July 11, 2013 at 9:55 am #1147
We’ve gathered a few friends to discuss the most difficult question. What is the best horror film. Maybe you’ll agree with our choices, maybe you won’t, and that’s what we want to hear.
Rashad’s Choice (@shizzle) – Rosemary’s Baby (1968)
When determining what makes a horror movie great you have to consider what you actually find scary. There are the simple and obvious answers; blood, gore, and violence. These are the things that we expect from horror. No one wants to be hurt and we don’t like seeing it. For the most part we as logical and sensible beings can avoid and prevent violence. Beyond that, the truly frightening things are the ones we can’t find a rationale in. That’s why people find zombies so terrifying, even if they don’t realize it, because you can’t reason with them. They want to eat you and nothing will stop them. I don’t doubt that some form of zombie movie will be mentioned as a potential great.

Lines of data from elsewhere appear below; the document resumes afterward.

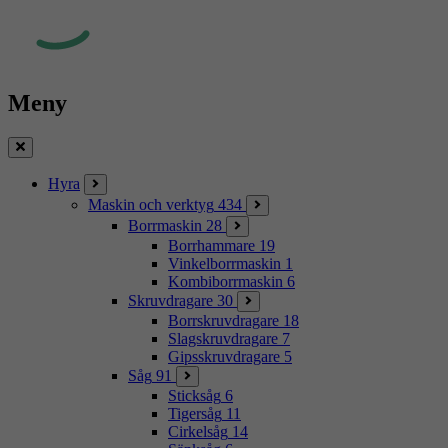
Meny
Stäng
Hyra
Maskin och verktyg
434
Borrmaskin
28
Borrhammare
19
Vinkelborrmaskin
1
Kombiborrmaskin
6
Skruvdragare
30
Borrskruvdragare
18
Slagskruvdragare
7
Gipsskruvdragare
5
Såg
91
Sticksåg
6
Tigersåg
11
Cirkelsåg
14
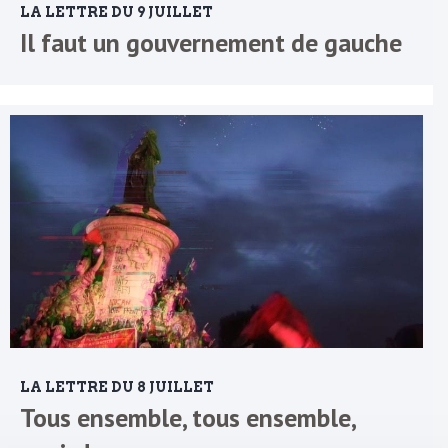
LA LETTRE DU 9 JUILLET
Il faut un gouvernement de gauche
LA LETTRE DU 8 JUILLET
Tous ensemble, tous ensemble,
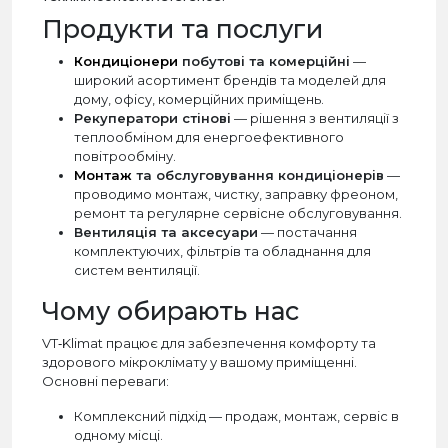
Продукти та послуги
Кондиціонери
побутові та комерційні
—
широкий асортимент брендів та моделей для
дому, офісу, комерційних приміщень.
Рекуператори стінові
— рішення з вентиляції з
теплообміном для енергоефективного
повітрообміну.
Монтаж
та обслуговування кондиціонерів
—
проводимо монтаж, чистку, заправку фреоном,
ремонт та регулярне сервісне обслуговування.
Вентиляція та аксесуари
— постачання
комплектуючих, фільтрів та обладнання для
систем вентиляції.
Чому обирають нас
VT‑Klimat працює для забезпечення комфорту та
здорового мікроклімату у вашому приміщенні.
Основні переваги:
Комплексний підхід — продаж, монтаж, сервіс в
одному місці.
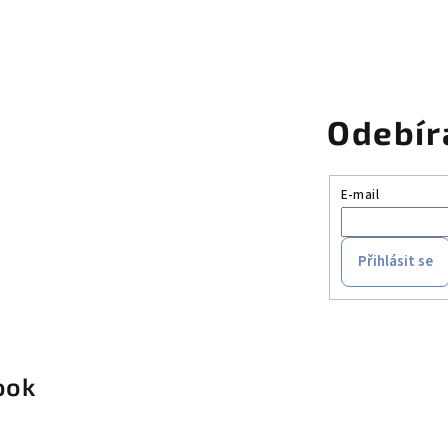
Odebír
E-mail
Přihlásit se
ook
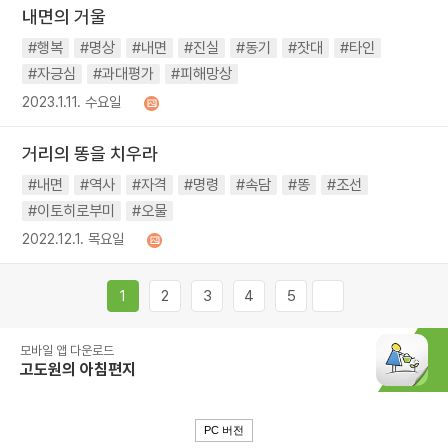
내면의 거울
#행복
#명상
#내면
#진실
#동기
#잣대
#타인
#자긍심
#과대평가
#피해망상
2023.1.11. 수요일
거리의 똥을 치우라
#내면
#역사
#자격
#명령
#속담
#똥
#조선
#이토히로부미
#오물
2022.12.1. 목요일
1
2
3
4
5
모바일 앱 다운로드
고도원의 아침편지
PC 버전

There is nothing worse than knowing something to be true and having everyone act like you’re crazy. That’s why Rosemary’s Baby is the greatest horror movie ever. It takes the concepts that we find comfort in and take for granted, such as home, and brings them in to question. Rosemary and her husband have moved in to a new apartment but something feels off. The building has a bad reputation, the neighbors are nice enough but kind of strange. Weird things start happening around Rosemary. Things that are nerve wracking are taken to their extreme. I am a man who is not a parent but I understand how anxiety inducing a first pregnancy must be. When Rosemary becomes pregnant she just knows, that there is something wrong with her unborn child. The doctor doesn’t see anything abnormal and everyone else just thinks it’s nerves. The connection between mother and child is a strong one. Rosemary doesn’t just know, she feels it. Mia Farrow’s beauty and perceived innocence endears her to the viewer. Polanski’s direction places us firmly in Rosemary’s point of view and doesn’t detract from it. This is the movies strong point. We are inclined to believe her but everyone else says she must be wrong. Maybe she is crazy. How do we know what’s true? When everyone dismisses you what can you do? This is isolation and there is not much worse than feeling helpless and alone. Up until the ending everything seems so normal, so plausible. While you may question some things during the film, the real dread sinks in later, making you question your own world. This is terror. This is a horror movie.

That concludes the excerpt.